The growth characteristics of rNDV-mOX40L and NDV were determined in CT26 cells to assess the effect of foreign gene mOX40L on viral growth. CT26 cells were infected with 0.01 MOI viruses and the supernatant of them was harvested at different time to determine the viral titers. As shown in Fig. 1B, the statistical data demonstrated that there was no significant difference between NDV and rNDV-mOX40L in replication kinetics, indicating that the insertion of mOX40L gene does not affect the growth kinetics of NDV.

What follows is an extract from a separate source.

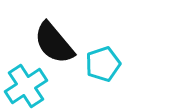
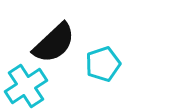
black semicircle: rotated 93 degrees counterclockwise
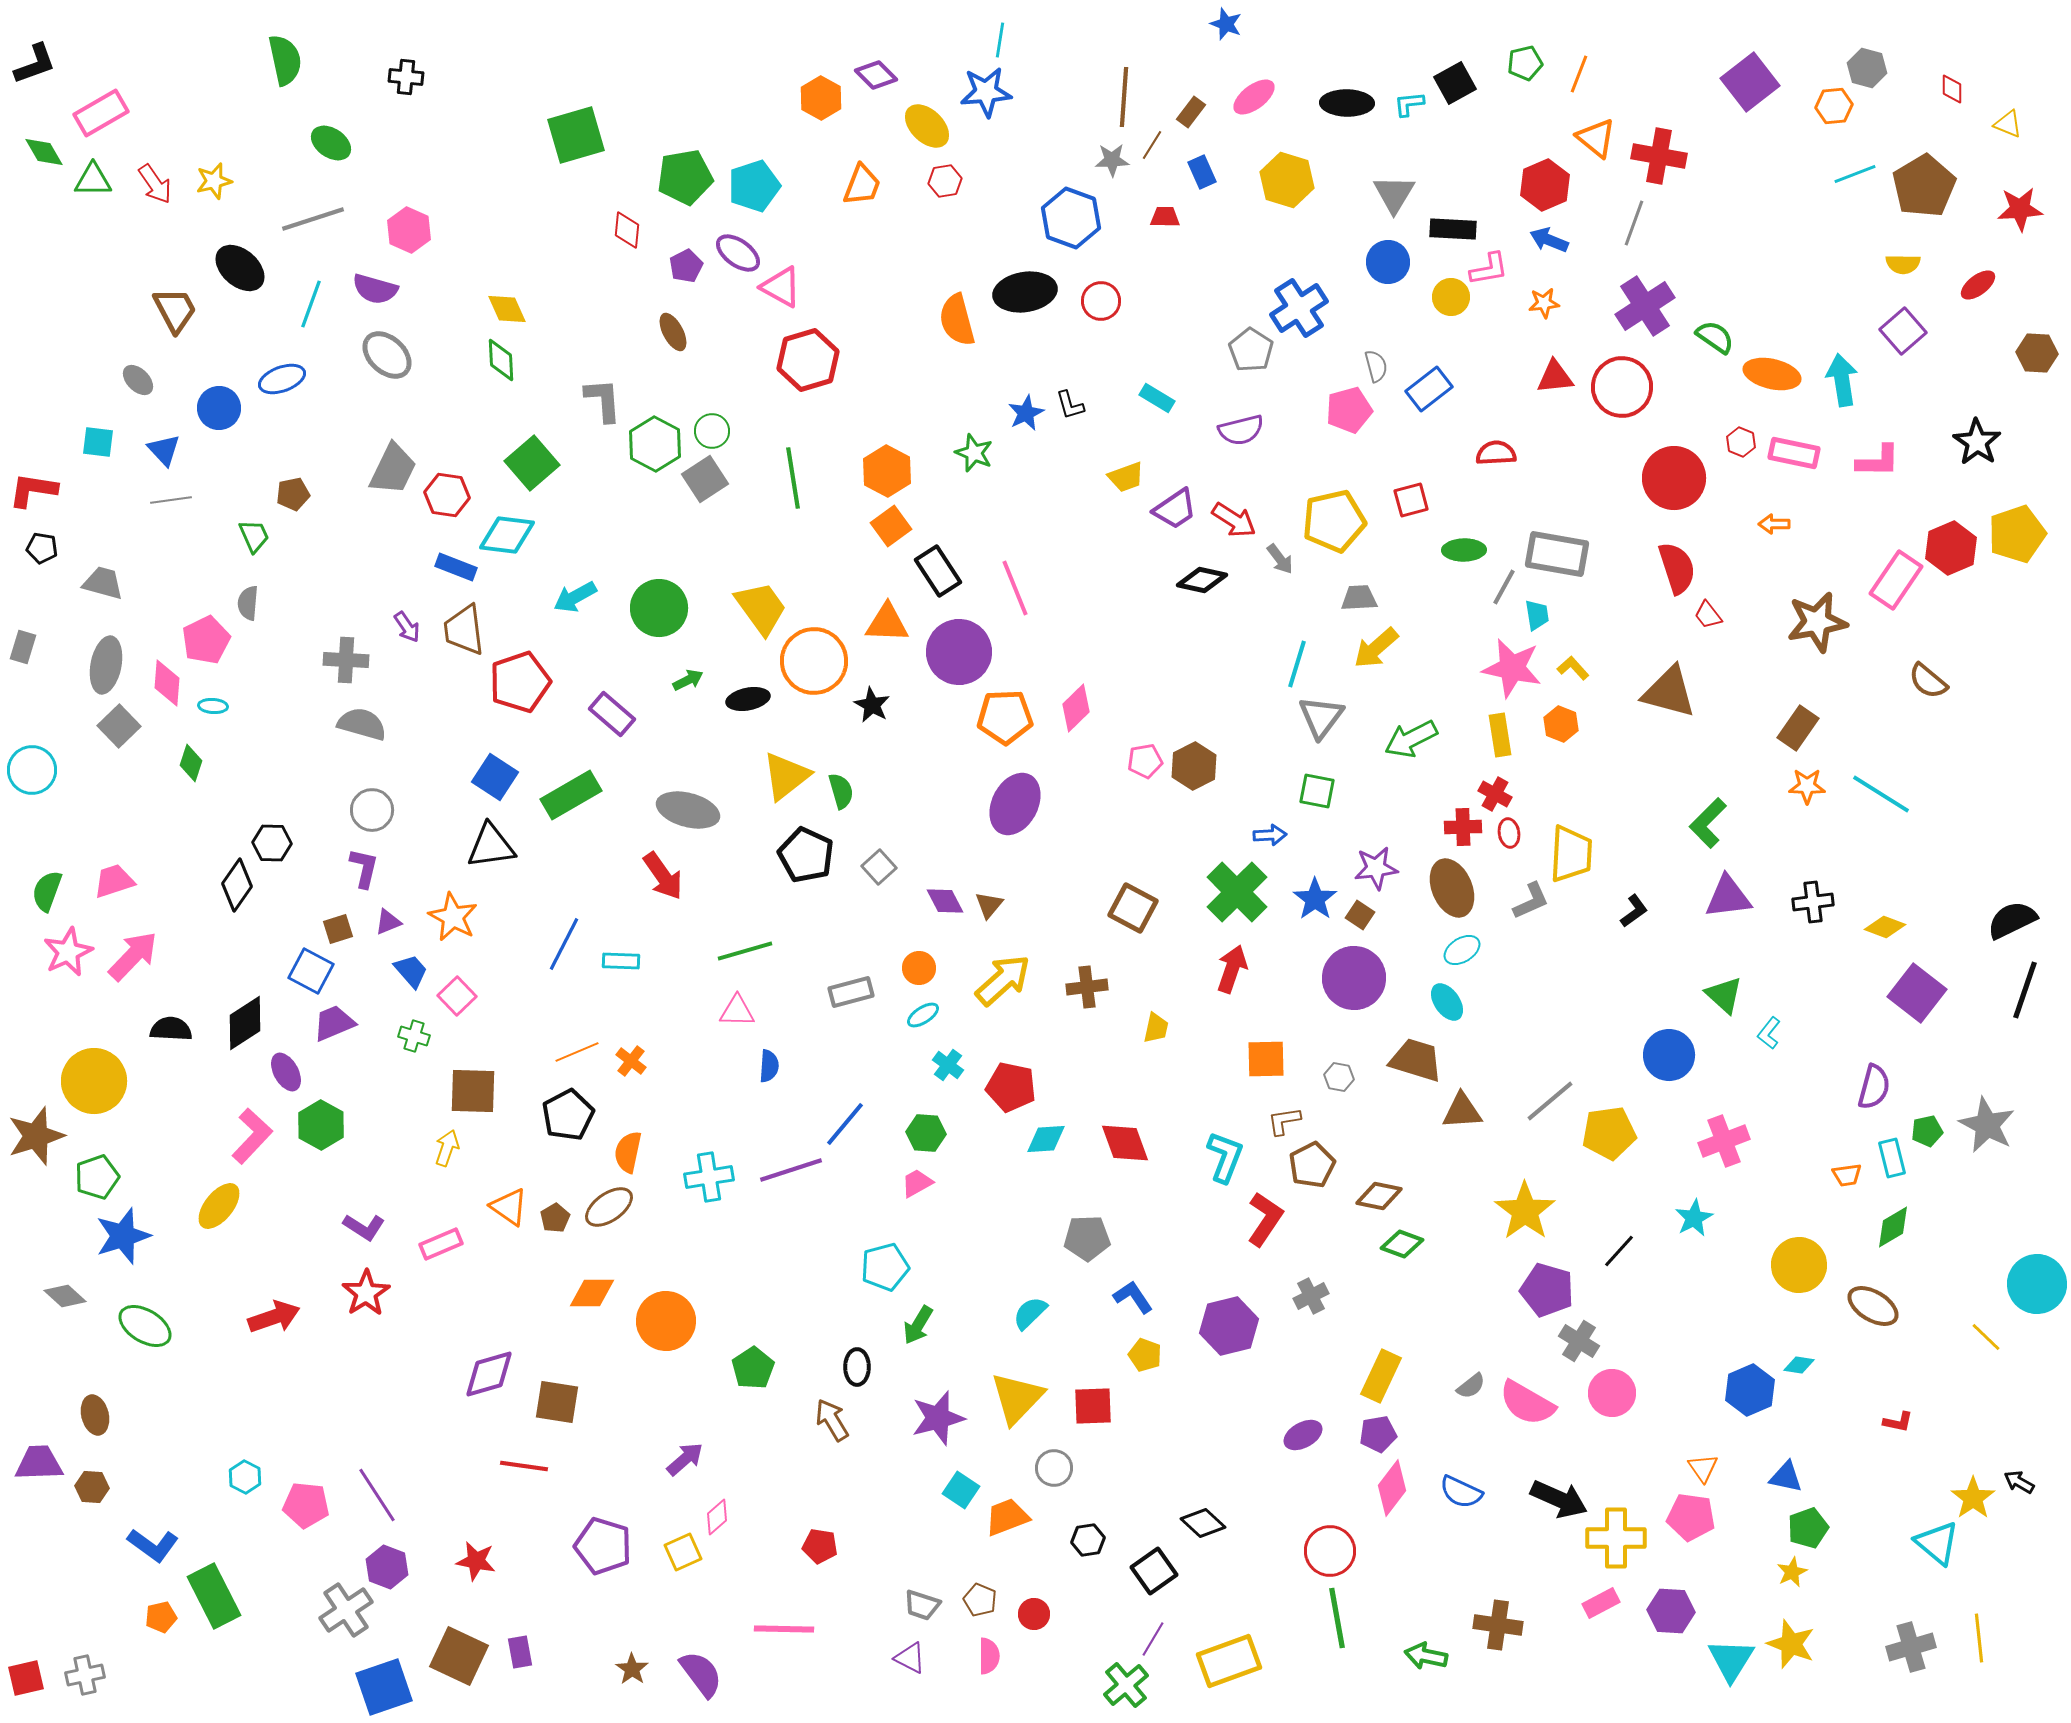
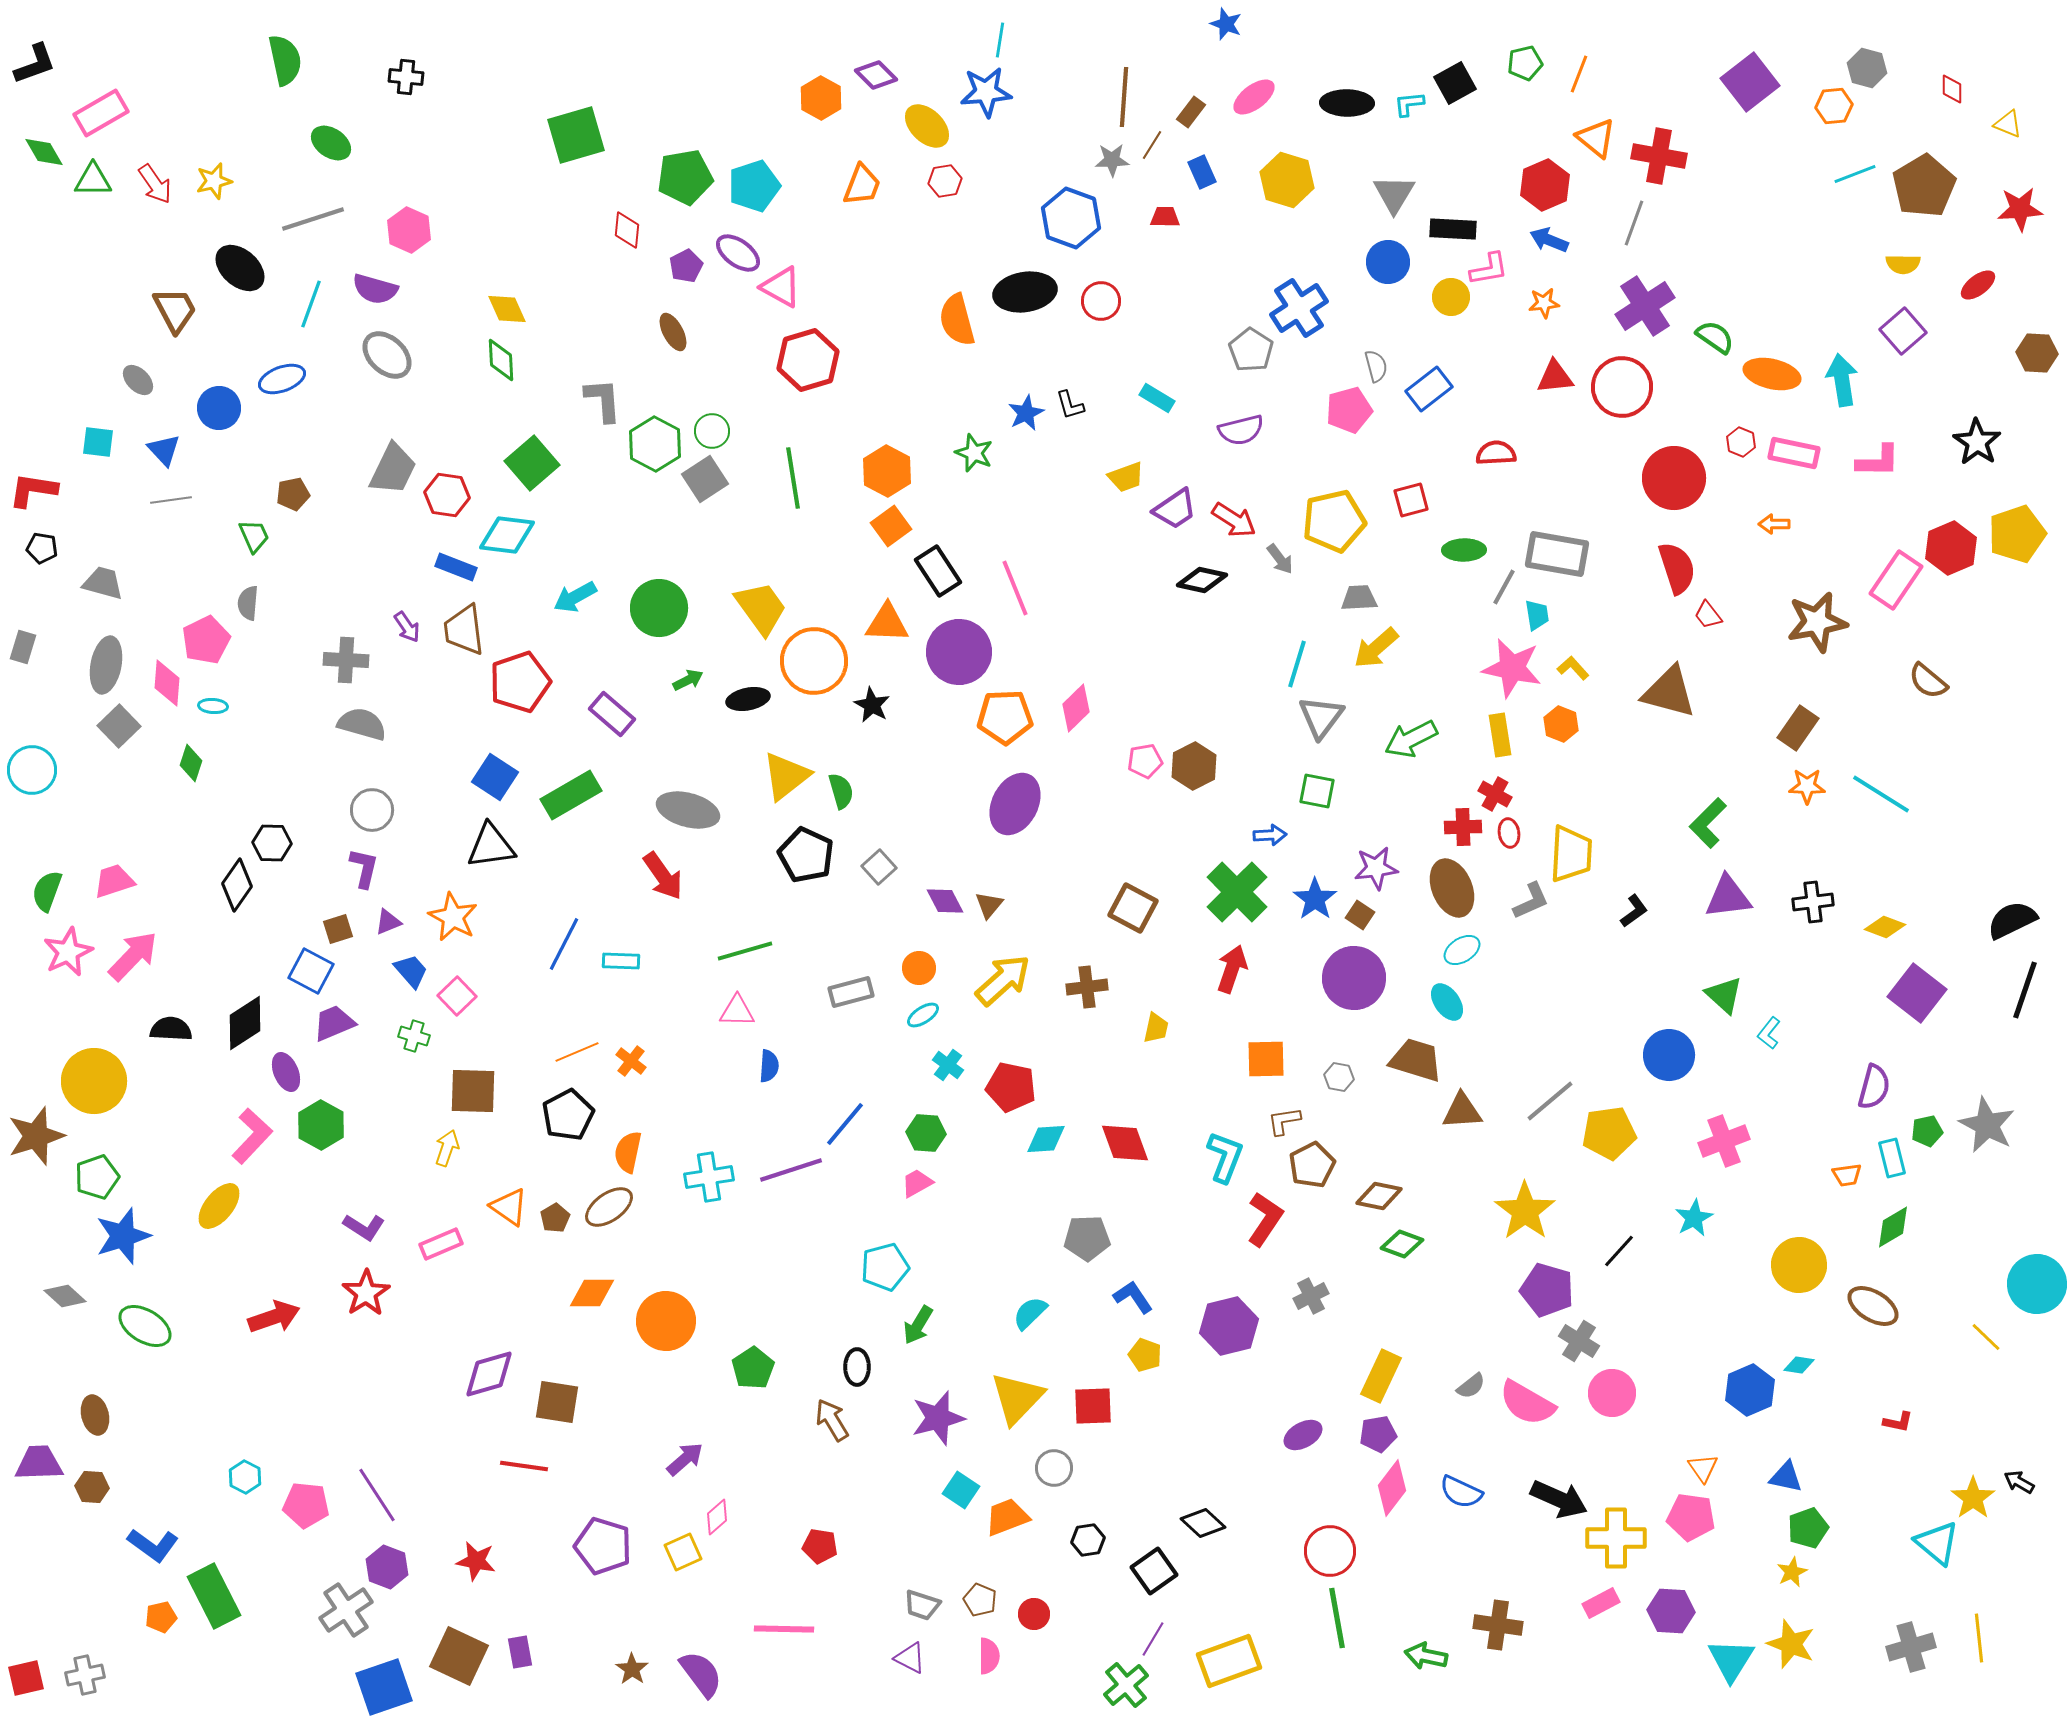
purple ellipse at (286, 1072): rotated 6 degrees clockwise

To test the expression of mOX40L protein in vitro, CT26 cells infected with viruses were assessed by western blot. The cell supernatant infected with rNDV-mOX40L or NDV (as the control) at 24 h post infection was harvested and assayed using western blot. A band of ~21 kDa, corresponding to the molecular weight of murine OX40L protein was detected in the cell supernatant infected with rNDV-mOX40L, but not in the cell supernatant infected with NDV (Fig. 1C). Overall, these results indicate that rNDV-mOX40L expresses high level of mOX40L protein in vitro.

In vitro cytotoxicity evaluation of rNDV-mOX40L

To better characterize the rNDV-mOX40L virus in comparison to the parental virus NDV, the cytotoxic activities of NDV and rNDV-mOX40L were tested in CT26 cells at different time points (24, 48, 72 h) post infection by CCK-8 assay. As shown in Fig. 2, The growth inhibition rates of NDV-treated group and rNDV-mOX40L-treated group increased along with time. The growth inhibition rates of NDV-treated group at 0.01, 0.1, 1, 10 MOI were 38.087%, 48.6493%, 55.1386%, 75.67535% respectively at 72 h post infection. And, the growth inhibition rates of rNDV-mOX40L-treated group at 0.01, 0.1, 1, 10 MOI were 37.9707%, 47.9206%, 53.90765%, 74.4259% respectively at 72 h post infection. The statistical data demonstrated that there is no significant difference between NDV and rNDV-mOX40L in cytotoxic activity.

Fig. 2: In vitro cytotoxicity evaluation of rNDV-mOX40L.
figure 2

1 × 104 cells of 100 μL were plated per well in a 96-well plate and incubated with virus at 0.01, 0.1, 1, and 10 MOI. AC The cytotoxic activities of NDV and rNDV-mOX40L were tested in CT26 cells at different time points (24, 48, 72 h) after infection by a CCK-8 assay. D The cytotoxic activities of NDV and rNDV-mOX40L were tested in CT26 cells at MOI of 0.1 at different time points (24, 48, 72 h) by a CCK-8 assay. E The representative photomicrographs were recorded under the microscope at 0, 24, 48, and 72 h post infection. Values represent mean ± SD of triplicate samples. Student’s paired two-tailed t test. ns: not significant.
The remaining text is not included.